In Hodge theory, there are several categories of objects that turn out to be (neutral) Tanakian, for example, split Hodge structures, mixed Hodge structures, variations of Hodge structure, etc. As such these categories are equivalent to the category of representations of their Tanakian galois groups. Unfortunately, most of these groups seem difficult to describe explicitly. However, there is an easy description of the category of split real Hodge structures. It is the category of representations of group Deligne called S: the Weil restriction of scalars from C to R of the multiplicative group. Deligne also described real mixed Hodge structures. But here the group involved is more complicated: it is the semi-direct product of S with a pro-unipotent group scheme U. Nilpotent orbits are certain variations of Hodge structure, which can be defined in terms of linear algerbaic data.

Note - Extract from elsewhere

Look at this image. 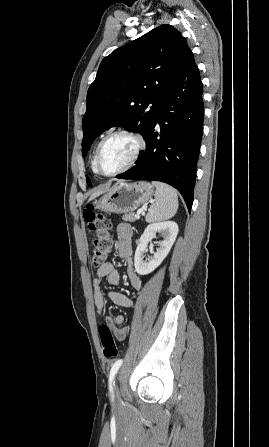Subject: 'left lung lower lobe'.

The simplest of these are the SL2 orbits introduced by Schmid. It turns out that the category of SL2 orbits is equivalent to the category of representations of a certain real reductive algebraic group over R which is a semi-direct product of SL2 and Deligne's group S. I will describe this and a related group which controls certain nilpotent orbits. This gives a group-theoretic understanding of certain operations on variations of mixed Hodge structure, such as, taking the limit mixed Hodge structure.

The content of this talk is joint work with Gregory Pearlstein.